■ **Saved entries**
┌──

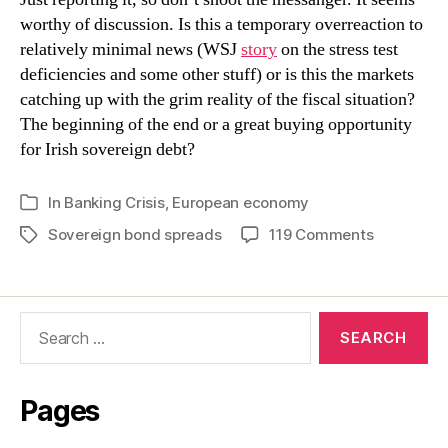
worthy of discussion. Is this a temporary overreaction to
relatively minimal news (WSJ
story
on the stress test
deficiencies and some other stuff) or is this the markets
catching up with the grim reality of the fiscal situation?
The beginning of the end or a great buying opportunity
for Irish sovereign debt?
In
Banking Crisis
,
European economy
Categories
on
Sovereign bond spreads
119 Comments
Tags
Ten
Year
Bond
Search
Spread
for:
at
New
High
Pages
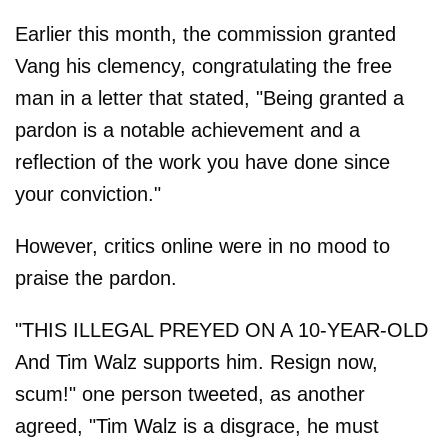
Earlier this month, the commission granted
Vang his clemency, congratulating the free
man in a letter that stated, "Being granted a
pardon is a notable achievement and a
reflection of the work you have done since
your conviction."
However, critics online were in no mood to
praise the pardon.
"THIS ILLEGAL PREYED ON A 10-YEAR-OLD
And Tim Walz supports him. Resign now,
scum!" one person tweeted, as another
agreed, "Tim Walz is a disgrace, he must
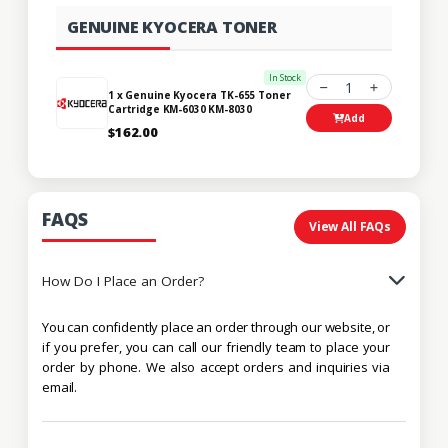
GENUINE KYOCERA TONER
In Stock
1
1 x Genuine Kyocera TK-655 Toner
Cartridge KM-6030 KM-8030
Add
$162.00
FAQS
View All FAQs
How Do I Place an Order?
You can confidently place an order through our website, or
if you prefer, you can call our friendly team to place your
order by phone. We also accept orders and inquiries via
email.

└──

Whenever a line above contains "granted", copy that line.

Earlier this month, the commission granted
man in a letter that stated, "Being granted a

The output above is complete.